Why Groww came into the conversation
Although Kamath did not name any company in his post, many users believed his comments were linked to Groww’s new MF Prime offering.
The timing of the post led investors on X to discuss whether Zerodha was indirectly responding to Groww’s move towards offering regular mutual fund services. A user commented, “Direct jab at Groww’s new regular plan service.”
Groww responds to the debate
As discussions around the post increased, Groww issued a clarification on X, saying its approach towards direct mutual funds had not changed.
The company said, “Direct mutual funds are, and will remain, the heart of Groww. Over 1 crore investors have built more than Rs 1.9 lakh crore of mutual fund investments on our platform, making Groww the largest mutual fund platform in the country. For every DIY investor, Groww stays exactly what it has always been: direct, zero-commission, and free. Forever. We will keep shipping new features for direct MF investors.”
Groww explained that MF Prime is an optional service created for investors who want additional support while managing their investments. The company said the service offers features such as research-backed recommendations, portfolio reviews and guidance on decisions related to buying, holding or exiting investments.
Clarifying its position, Groww said, “If you are a DIY customer on Groww today, nothing changes for you. Not the plans, not the pricing, not the experience. Any commentary claiming Groww has changed its approach to mutual fund investing is simply incorrect.”
We’ve seen some confusion and some misinformation about Groww’s mutual fund offering. So let us be unambiguous. Direct mutual funds are, and will remain, the heart of Groww. Over 1 crore investors have built more than ₹1.9 lakh crore of mutual fund investments on our platform,… https://t.co/GTzhpih7TL — Groww (@_groww) July 9, 2026
As Groww’s clarification spread online, some users welcomed the response and questioned the criticism of offering regular funds. One user commented, “It is encouraging to receive a response from Groww. It is unwarranted to criticize a platform solely for providing Regular Funds through its related initiative. Nithin Kamath’s tweet was indeed surprising.”
Direct vs regular mutual funds: What is the difference?
Both options invest in the same mutual fund scheme managed by the same asset management company. The difference is mainly in the way investors access these funds.

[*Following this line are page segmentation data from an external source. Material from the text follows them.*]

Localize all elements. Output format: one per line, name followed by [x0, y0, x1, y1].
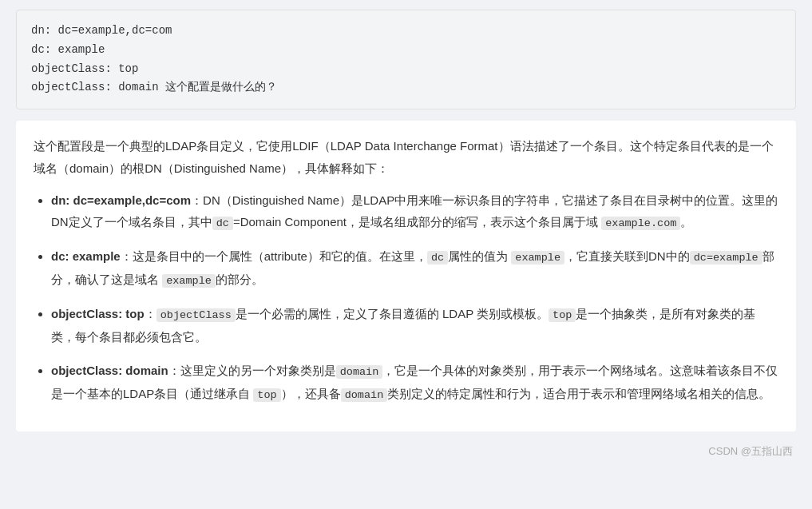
- inline-top-2: top: [253, 388, 280, 402]
- item-text2-dn: =Domain Component，是域名组成部分的缩写，表示这个条目属于域: [233, 215, 598, 229]
- page-container: dn: dc=example,dc=com dc: example object…: [0, 0, 812, 509]
- item-text2-top: 是一个必需的属性，定义了条目遵循的 LDAP 类别或模板。: [236, 307, 549, 320]
- inline-top: top: [549, 308, 576, 322]
- inline-example-part: example: [162, 274, 216, 288]
- list-item-dn: dn: dc=example,dc=com：DN（Distinguished N…: [51, 189, 778, 235]
- item-text3-dc: ，它直接关联到DN中的: [564, 249, 690, 263]
- item-text1-top: ：: [145, 307, 156, 320]
- inline-dc-example: dc=example: [690, 251, 762, 264]
- inline-example-com: example.com: [601, 217, 680, 230]
- inline-objectclass-1: objectClass: [156, 308, 236, 322]
- item-text3-dn: 。: [680, 215, 692, 229]
- item-text4-domain: 类别定义的特定属性和行为，适合用于表示和管理网络域名相关的信息。: [387, 387, 770, 400]
- watermark: CSDN @五指山西: [0, 439, 812, 467]
- watermark-text: CSDN @五指山西: [708, 445, 793, 457]
- item-key-dc: dc: example: [51, 249, 121, 263]
- item-key-dn: dn: dc=example,dc=com: [51, 193, 191, 207]
- code-line-2: dc: example: [31, 41, 781, 60]
- inline-domain-2: domain: [341, 388, 388, 402]
- code-line-1: dn: dc=example,dc=com: [31, 22, 781, 41]
- item-text2-dc: 属性的值为: [448, 249, 508, 263]
- list-item-dc: dc: example：这是条目中的一个属性（attribute）和它的值。在这…: [51, 245, 778, 292]
- inline-dc-2: dc: [427, 251, 448, 264]
- item-text1-domain: ：这里定义的另一个对象类别是: [168, 364, 336, 377]
- item-text1-dc: ：这是条目中的一个属性（attribute）和它的值。在这里，: [121, 249, 427, 263]
- item-text3-domain: ），还具备: [281, 387, 341, 400]
- inline-dc-1: dc: [212, 217, 233, 230]
- inline-example-val: example: [511, 251, 564, 264]
- item-text5-dc: 的部分。: [216, 272, 263, 286]
- item-key-top: objectClass: top: [51, 307, 145, 320]
- answer-block: 这个配置段是一个典型的LDAP条目定义，它使用LDIF（LDAP Data In…: [16, 121, 796, 431]
- answer-intro: 这个配置段是一个典型的LDAP条目定义，它使用LDIF（LDAP Data In…: [34, 135, 778, 180]
- list-item-domain: objectClass: domain：这里定义的另一个对象类别是domain，…: [51, 360, 778, 406]
- code-line-4: objectClass: domain 这个配置是做什么的？: [31, 78, 781, 97]
- inline-domain: domain: [336, 365, 383, 379]
- code-line-3: objectClass: top: [31, 60, 781, 79]
- code-block: dn: dc=example,dc=com dc: example object…: [16, 10, 796, 109]
- item-key-domain: objectClass: domain: [51, 364, 168, 377]
- list-item-top: objectClass: top：objectClass是一个必需的属性，定义了…: [51, 303, 778, 348]
- answer-list: dn: dc=example,dc=com：DN（Distinguished N…: [34, 189, 778, 406]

Direct mutual funds are bought directly from the fund house without involving distributors. Since there are no distributor commissions, they usually have lower expense ratios. Over a long period, this lower cost can help investors retain a larger portion of their returns.
Regular mutual funds involve distributors or advisers who help investors with investment decisions. The commission paid to these intermediaries is included in the expense ratio, making regular plans costlier.
However, regular plans can be useful for investors who want guidance, portfolio reviews or help in making investment decisions. For investors who understand mutual funds and prefer managing their own portfolios, direct plans may be a suitable choice. Those who need professional support may find regular plans more useful.
Disclaimer: This report is based on user-generated content shared on social media. Moneycontrol has not independently verified the claims and does not endorse them.